_REQUIRED WORK_: Pictures stay out of the copy. Retype exactly the lines below from the one with "вс 09.00-17.00" through the one with "vid parlamentet.".

_DATA FOR REVIEW_:

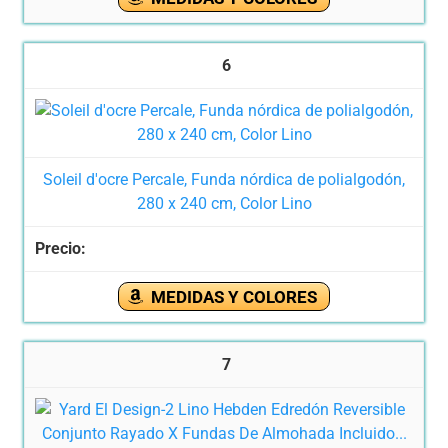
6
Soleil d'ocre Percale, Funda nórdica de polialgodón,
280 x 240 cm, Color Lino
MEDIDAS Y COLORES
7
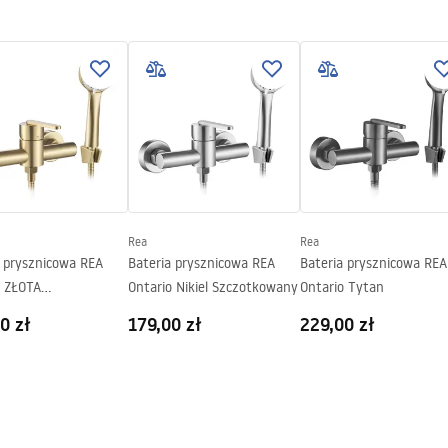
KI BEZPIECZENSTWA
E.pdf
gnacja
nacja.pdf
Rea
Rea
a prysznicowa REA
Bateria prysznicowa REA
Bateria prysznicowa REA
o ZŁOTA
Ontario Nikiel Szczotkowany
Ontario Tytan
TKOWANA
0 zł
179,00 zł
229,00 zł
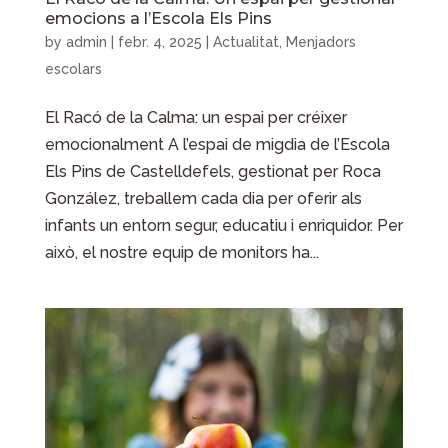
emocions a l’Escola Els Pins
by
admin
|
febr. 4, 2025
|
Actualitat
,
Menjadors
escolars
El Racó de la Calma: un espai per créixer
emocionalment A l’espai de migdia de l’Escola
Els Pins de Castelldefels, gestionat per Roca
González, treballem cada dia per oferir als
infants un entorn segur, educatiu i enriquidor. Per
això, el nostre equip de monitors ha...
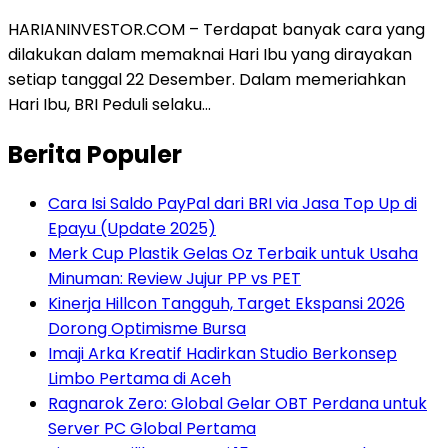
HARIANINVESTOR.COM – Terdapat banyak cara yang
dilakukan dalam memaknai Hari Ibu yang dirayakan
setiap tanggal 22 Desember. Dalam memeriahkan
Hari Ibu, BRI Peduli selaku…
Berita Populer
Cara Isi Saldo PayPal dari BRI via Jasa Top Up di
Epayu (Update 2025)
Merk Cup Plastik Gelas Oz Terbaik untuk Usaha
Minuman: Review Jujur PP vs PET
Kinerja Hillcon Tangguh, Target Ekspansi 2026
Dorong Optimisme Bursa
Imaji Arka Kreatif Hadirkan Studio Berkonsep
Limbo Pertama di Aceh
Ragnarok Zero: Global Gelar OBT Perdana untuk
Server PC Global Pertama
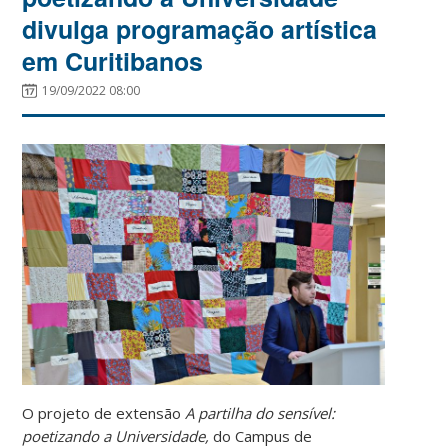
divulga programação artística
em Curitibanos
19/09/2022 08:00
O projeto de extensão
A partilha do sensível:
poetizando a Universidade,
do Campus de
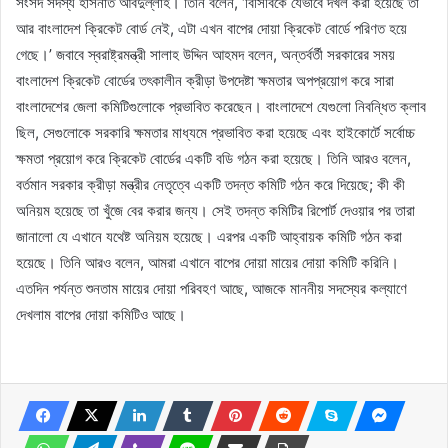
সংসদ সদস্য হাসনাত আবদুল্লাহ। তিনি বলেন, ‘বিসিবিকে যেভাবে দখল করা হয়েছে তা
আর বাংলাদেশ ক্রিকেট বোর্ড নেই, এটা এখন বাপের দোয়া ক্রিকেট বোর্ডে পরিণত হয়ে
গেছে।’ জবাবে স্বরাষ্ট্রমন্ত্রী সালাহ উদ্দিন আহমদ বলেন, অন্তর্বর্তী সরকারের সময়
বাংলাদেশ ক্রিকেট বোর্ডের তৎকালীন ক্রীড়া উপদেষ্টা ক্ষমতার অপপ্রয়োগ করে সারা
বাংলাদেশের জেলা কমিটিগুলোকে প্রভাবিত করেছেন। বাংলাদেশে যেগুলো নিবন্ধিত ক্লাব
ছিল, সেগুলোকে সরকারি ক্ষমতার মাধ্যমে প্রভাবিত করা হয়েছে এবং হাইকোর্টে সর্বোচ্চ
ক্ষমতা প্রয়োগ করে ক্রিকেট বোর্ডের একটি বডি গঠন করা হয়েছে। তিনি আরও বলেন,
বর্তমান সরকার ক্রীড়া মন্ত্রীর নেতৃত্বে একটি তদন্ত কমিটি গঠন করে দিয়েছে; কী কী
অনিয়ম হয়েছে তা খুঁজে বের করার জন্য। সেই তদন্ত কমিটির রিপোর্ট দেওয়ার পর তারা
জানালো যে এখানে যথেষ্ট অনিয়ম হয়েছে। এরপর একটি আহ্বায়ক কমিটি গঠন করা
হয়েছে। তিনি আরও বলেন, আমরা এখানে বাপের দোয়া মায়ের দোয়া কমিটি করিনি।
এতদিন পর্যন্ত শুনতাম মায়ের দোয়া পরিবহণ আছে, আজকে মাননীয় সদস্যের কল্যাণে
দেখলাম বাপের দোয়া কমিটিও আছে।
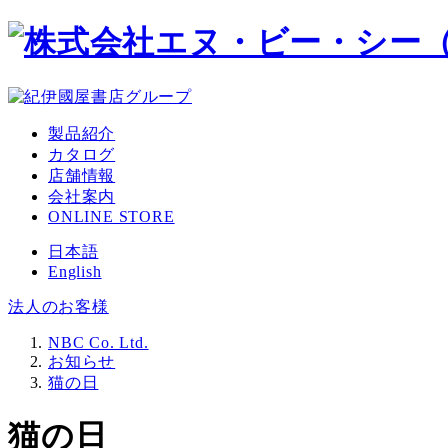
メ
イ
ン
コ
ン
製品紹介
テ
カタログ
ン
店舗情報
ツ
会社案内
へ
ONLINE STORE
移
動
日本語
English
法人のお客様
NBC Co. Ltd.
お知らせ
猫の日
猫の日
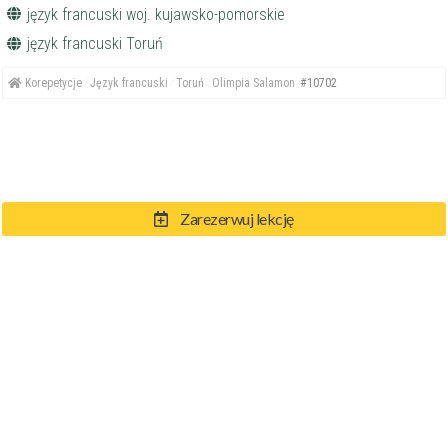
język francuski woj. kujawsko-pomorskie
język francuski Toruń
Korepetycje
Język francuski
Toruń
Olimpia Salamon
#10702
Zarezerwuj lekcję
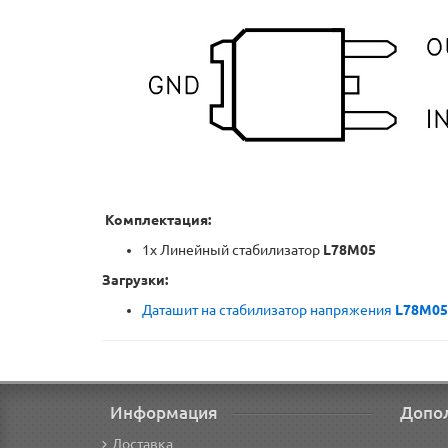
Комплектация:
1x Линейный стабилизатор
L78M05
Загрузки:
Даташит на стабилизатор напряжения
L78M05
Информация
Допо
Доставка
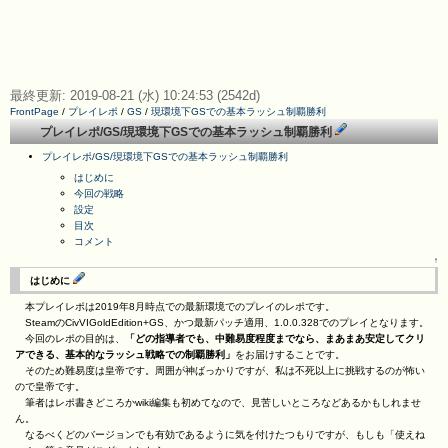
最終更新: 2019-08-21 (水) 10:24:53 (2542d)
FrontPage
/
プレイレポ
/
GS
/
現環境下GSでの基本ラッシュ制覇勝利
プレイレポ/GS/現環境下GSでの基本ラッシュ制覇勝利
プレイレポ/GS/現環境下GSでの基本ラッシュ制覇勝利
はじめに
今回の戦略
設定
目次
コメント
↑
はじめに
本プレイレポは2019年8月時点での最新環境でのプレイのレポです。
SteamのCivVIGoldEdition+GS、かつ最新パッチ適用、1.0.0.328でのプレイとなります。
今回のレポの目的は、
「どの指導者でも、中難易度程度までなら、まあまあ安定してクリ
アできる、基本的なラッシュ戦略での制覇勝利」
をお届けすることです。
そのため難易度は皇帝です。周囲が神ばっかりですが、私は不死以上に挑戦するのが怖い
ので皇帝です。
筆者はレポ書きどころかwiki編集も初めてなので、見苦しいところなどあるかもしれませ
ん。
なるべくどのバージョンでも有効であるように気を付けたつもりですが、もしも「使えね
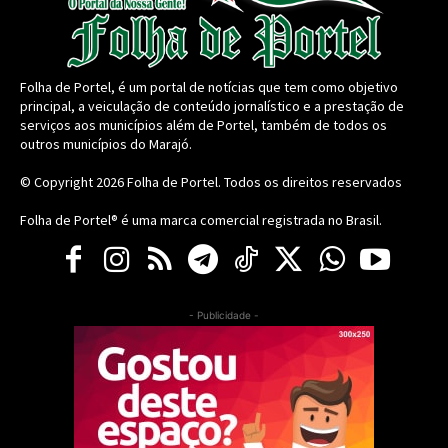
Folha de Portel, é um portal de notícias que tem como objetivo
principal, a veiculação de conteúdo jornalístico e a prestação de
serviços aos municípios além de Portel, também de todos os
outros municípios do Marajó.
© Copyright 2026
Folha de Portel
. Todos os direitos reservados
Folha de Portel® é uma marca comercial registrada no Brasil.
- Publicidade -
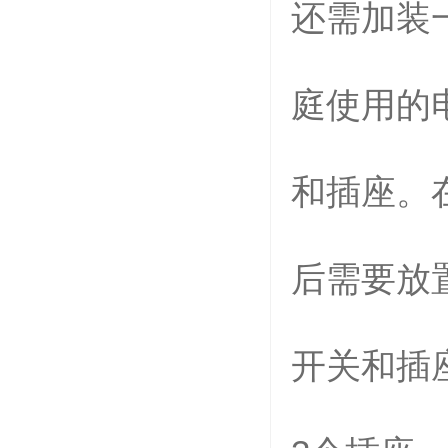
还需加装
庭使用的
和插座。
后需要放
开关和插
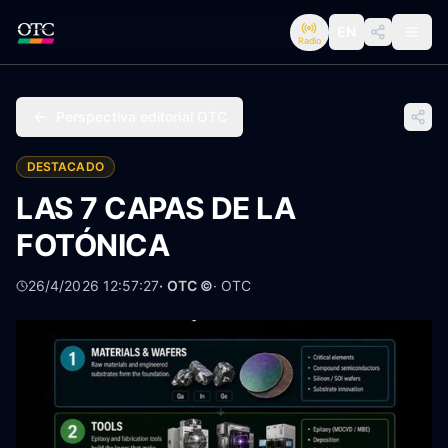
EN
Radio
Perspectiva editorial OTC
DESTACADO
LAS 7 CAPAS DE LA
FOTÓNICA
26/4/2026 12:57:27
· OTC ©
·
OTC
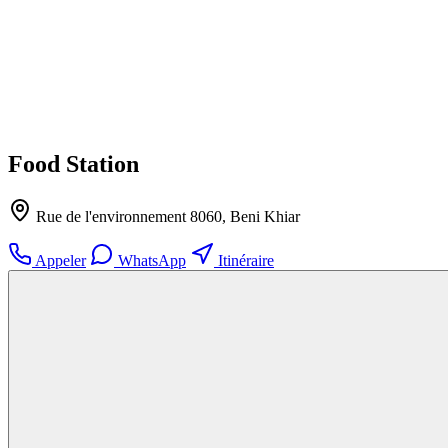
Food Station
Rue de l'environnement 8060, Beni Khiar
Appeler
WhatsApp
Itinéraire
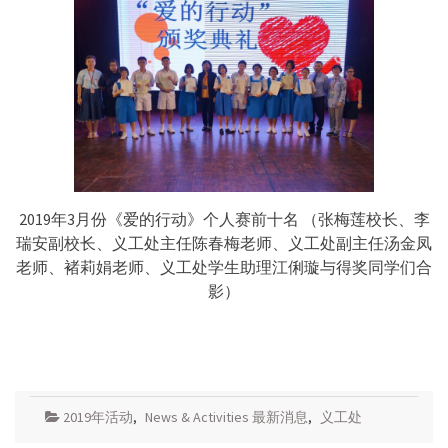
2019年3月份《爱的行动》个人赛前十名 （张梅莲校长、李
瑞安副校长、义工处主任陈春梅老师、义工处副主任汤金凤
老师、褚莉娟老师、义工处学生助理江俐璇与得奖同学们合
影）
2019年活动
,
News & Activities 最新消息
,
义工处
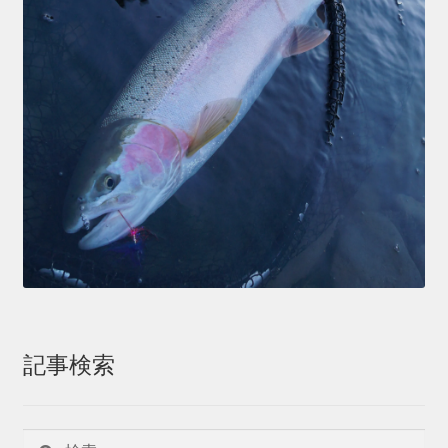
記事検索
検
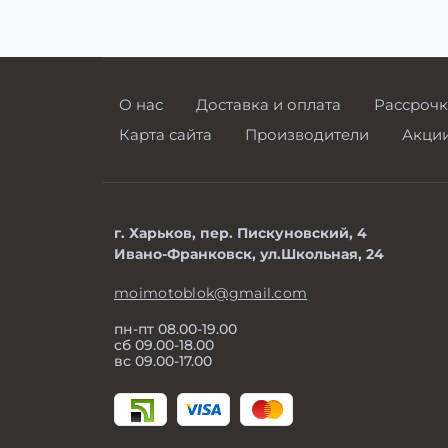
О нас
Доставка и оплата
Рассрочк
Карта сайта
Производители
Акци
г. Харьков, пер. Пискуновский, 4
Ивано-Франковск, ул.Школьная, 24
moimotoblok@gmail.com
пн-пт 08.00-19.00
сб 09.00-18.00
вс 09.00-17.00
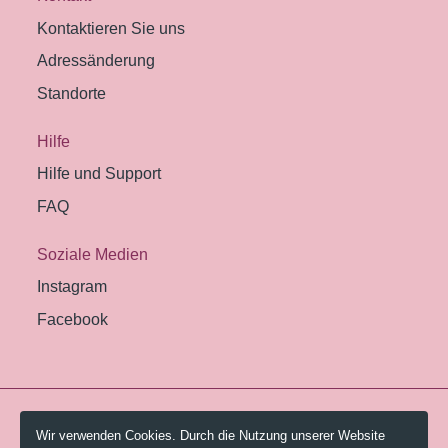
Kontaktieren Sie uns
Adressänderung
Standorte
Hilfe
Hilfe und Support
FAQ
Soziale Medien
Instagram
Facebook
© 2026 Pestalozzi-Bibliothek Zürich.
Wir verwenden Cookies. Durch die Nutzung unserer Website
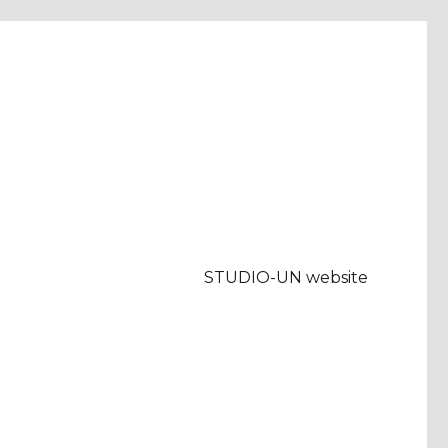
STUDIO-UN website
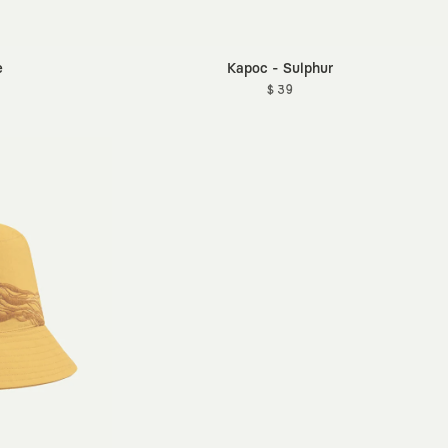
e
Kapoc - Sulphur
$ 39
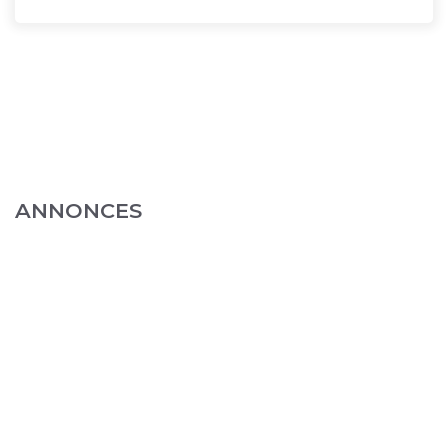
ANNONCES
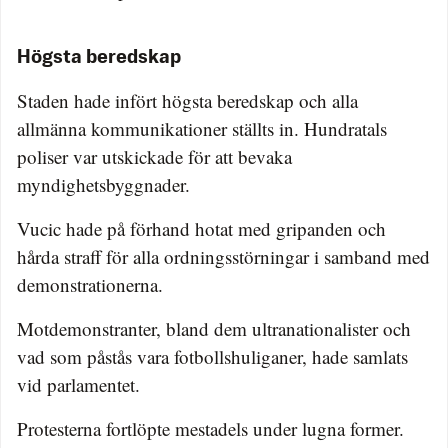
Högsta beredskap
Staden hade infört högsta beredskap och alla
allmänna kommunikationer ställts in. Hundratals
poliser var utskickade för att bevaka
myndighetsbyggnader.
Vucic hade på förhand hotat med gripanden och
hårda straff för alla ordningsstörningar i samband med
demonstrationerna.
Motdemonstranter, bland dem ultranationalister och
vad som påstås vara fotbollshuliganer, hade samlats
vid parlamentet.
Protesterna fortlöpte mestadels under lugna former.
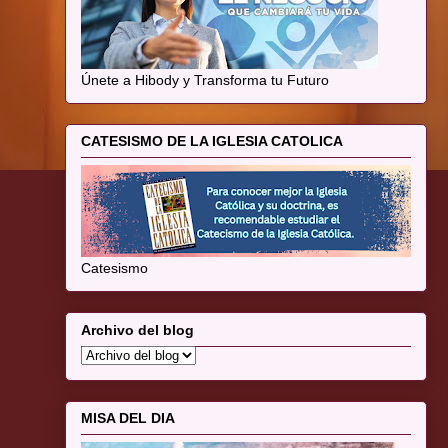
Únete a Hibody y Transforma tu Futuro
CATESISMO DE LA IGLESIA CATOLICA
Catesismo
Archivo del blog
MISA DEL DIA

_SOLUTION TO THIS TASK_:
вс 09.00-17.00
Kontaktieren Sie uns
Adressänderung
Standorte
Hilfe
Hilfe und Support
FAQ
Soziale Medien
Instagram
Facebook
© 2026 Pestalozzi-Bibliothek Zürich.
Wir verwenden Cookies. Durch die Nutzung unserer Website
STUDIO-UN website
e
Kapoc - Sulphur
$ 39
ANNONCES
Högsta beredskap
Staden hade infört högsta beredskap och alla
allmänna kommunikationer ställts in. Hundratals
poliser var utskickade för att bevaka
myndighetsbyggnader.
Vucic hade på förhand hotat med gripanden och
hårda straff för alla ordningsstörningar i samband med
demonstrationerna.
Motdemonstranter, bland dem ultranationalister och
vad som påstås vara fotbollshuliganer, hade samlats
vid parlamentet.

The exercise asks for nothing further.